Clássicos do cinema- Blade Runner (1982)

Da primeira vez que vi Blade Runner senti-me algo dececionado. O clássico noir de Ridley Scott não me tinha convencido. O design do filme encheu-me a vista, mas sentia que o argumento era praticamente inexistente, existindo traços finos apenas para nos dar a conhecer o mundo que Scott tinha cosntruído. No entanto, houve um momento que ficou comigo: o discurso final de Roy Batty, o replicante trágico que nos seus últimos suspiros profere aquelas que continuam a ser as palavras mais arrepiantes de qualquer filme de ficção científica até hoje:

“I’ve seen things you people wouldn’t believe. Attack ships on fire off the shoulder of Orion.

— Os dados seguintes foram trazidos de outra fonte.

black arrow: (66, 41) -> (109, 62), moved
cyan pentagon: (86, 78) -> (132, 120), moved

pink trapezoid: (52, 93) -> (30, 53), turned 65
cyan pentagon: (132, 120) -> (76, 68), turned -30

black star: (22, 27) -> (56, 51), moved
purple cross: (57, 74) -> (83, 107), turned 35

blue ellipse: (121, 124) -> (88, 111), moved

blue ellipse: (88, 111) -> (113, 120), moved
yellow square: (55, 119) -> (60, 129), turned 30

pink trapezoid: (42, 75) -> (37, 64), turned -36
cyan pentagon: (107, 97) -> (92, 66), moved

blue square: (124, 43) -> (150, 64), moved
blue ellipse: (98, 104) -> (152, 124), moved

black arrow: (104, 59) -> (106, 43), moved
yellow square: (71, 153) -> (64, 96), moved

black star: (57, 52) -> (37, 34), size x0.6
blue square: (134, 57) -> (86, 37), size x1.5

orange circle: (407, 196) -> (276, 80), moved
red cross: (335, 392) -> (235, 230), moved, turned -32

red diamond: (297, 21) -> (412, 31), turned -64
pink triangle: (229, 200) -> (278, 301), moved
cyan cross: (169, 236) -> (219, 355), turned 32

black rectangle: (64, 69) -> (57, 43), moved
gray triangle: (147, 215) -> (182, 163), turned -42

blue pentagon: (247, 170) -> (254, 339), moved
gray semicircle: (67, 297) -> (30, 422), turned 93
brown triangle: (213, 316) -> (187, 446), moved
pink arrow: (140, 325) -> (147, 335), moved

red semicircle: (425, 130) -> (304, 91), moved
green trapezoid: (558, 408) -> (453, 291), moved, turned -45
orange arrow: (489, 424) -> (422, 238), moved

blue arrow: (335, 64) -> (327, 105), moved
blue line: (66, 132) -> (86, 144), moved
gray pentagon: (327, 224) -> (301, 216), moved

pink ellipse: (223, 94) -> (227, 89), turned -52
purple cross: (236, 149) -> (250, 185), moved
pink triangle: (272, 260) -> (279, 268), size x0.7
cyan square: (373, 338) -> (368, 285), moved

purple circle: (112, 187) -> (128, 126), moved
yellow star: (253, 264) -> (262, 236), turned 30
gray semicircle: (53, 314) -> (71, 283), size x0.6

I watched C-beams glitter in the dark near the Tannhauser gate. All those moments will be lost in time… like tears in rain… Time to die”.

Este momento não me largou durante algum tempo. Sentia que talvez não tivesse compreendido tudo o que filme tinha dito até aí. Havia ali uma verdadeira catarse para tudo o que tinha visto e a que provavelmente não tinha prestado a devida atenção.

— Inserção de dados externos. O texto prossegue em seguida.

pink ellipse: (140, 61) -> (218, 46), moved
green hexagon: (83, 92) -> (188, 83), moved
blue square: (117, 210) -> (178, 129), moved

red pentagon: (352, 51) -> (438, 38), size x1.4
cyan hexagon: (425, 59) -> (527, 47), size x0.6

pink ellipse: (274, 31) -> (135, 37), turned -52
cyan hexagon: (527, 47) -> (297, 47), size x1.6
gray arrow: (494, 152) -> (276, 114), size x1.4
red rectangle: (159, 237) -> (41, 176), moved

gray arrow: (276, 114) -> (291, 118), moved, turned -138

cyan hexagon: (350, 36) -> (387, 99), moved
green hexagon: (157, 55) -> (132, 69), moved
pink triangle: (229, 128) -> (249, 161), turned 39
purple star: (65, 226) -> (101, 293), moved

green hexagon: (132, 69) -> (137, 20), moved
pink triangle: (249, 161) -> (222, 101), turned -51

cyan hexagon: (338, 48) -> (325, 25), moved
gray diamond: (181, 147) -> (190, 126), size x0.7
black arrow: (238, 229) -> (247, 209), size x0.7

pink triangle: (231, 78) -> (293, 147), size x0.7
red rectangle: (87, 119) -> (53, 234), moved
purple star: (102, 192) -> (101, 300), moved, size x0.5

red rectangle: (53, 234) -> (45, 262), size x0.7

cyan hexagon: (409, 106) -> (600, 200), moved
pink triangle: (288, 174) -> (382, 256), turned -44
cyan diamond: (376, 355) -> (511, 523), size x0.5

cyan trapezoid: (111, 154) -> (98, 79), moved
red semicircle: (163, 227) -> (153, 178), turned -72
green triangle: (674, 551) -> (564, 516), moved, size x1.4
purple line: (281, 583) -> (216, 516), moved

Quando voltei a ver o filme, arrependi-de de tudo o que tinha pensado dele até aí. Foi como um murro no estômago – finalmente percebi porque é que Blade Runner era a obra-prima de Scott e um dos melhores filmes sci-fi alguma fez feitos. O discurso de Batty era a chave para muito disso, e da segunda vez a fechadura abriu-se logo.

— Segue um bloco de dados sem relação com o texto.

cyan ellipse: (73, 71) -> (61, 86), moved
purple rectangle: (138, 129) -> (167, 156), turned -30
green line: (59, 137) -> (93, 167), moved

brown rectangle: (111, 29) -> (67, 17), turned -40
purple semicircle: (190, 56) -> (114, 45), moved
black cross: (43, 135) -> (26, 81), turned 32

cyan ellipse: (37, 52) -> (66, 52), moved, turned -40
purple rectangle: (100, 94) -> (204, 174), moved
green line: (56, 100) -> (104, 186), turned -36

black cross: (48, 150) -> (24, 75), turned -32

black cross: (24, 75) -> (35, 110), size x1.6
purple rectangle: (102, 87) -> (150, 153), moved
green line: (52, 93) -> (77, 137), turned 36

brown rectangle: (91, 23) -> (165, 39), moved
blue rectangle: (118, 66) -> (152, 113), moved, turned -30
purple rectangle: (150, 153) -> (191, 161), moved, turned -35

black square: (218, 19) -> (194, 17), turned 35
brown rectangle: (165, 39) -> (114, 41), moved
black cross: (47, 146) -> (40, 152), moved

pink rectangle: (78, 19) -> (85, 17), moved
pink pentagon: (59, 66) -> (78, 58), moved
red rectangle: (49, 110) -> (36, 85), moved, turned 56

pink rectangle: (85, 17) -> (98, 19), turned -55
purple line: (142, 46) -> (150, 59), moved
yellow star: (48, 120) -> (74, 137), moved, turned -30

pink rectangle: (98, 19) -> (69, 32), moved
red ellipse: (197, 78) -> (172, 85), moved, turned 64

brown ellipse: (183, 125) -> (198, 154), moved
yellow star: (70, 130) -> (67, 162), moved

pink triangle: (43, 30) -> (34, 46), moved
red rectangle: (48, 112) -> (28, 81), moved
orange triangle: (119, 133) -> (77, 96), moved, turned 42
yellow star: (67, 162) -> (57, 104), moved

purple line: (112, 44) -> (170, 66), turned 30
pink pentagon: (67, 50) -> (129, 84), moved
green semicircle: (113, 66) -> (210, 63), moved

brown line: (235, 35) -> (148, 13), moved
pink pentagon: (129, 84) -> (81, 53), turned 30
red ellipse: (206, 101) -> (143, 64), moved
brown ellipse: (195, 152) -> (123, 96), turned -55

Blade Runner não é um filme de ação. Há violência, mas ela nunca é o centro e está sempre ao serviço de algo muito maior. Há conflito, mas é principalmente emocional. As personagens são complexas, mas de uma forma que raramente é retratada no cinema. Basta ver Deckard, um Blade Runner, um caçador de replicantes, que de tão enigmático que é até pode ser da mesma espécie dos que caça.

Não se pode ver Blade Runner e esperar mero entretenimento, porque o filme é muito mais do que isso. É sobre ideias, é um slow-burner que é acima de tudo um poema visual. Poucos filmes abordaram de forma tão exaustiva mas ao mesmo tempo tão simples o que significa ser humano e máquina e se, ao fim de contas, existem assim tantas diferenças entre ambos. Esta é apenas uma das questões difíceis que o filme levanta, e Scott não tem grande interesse em dar as respostas. Lança as cartas, mas nem sempre as joga, deixando à audiência o trabalho de o fazer.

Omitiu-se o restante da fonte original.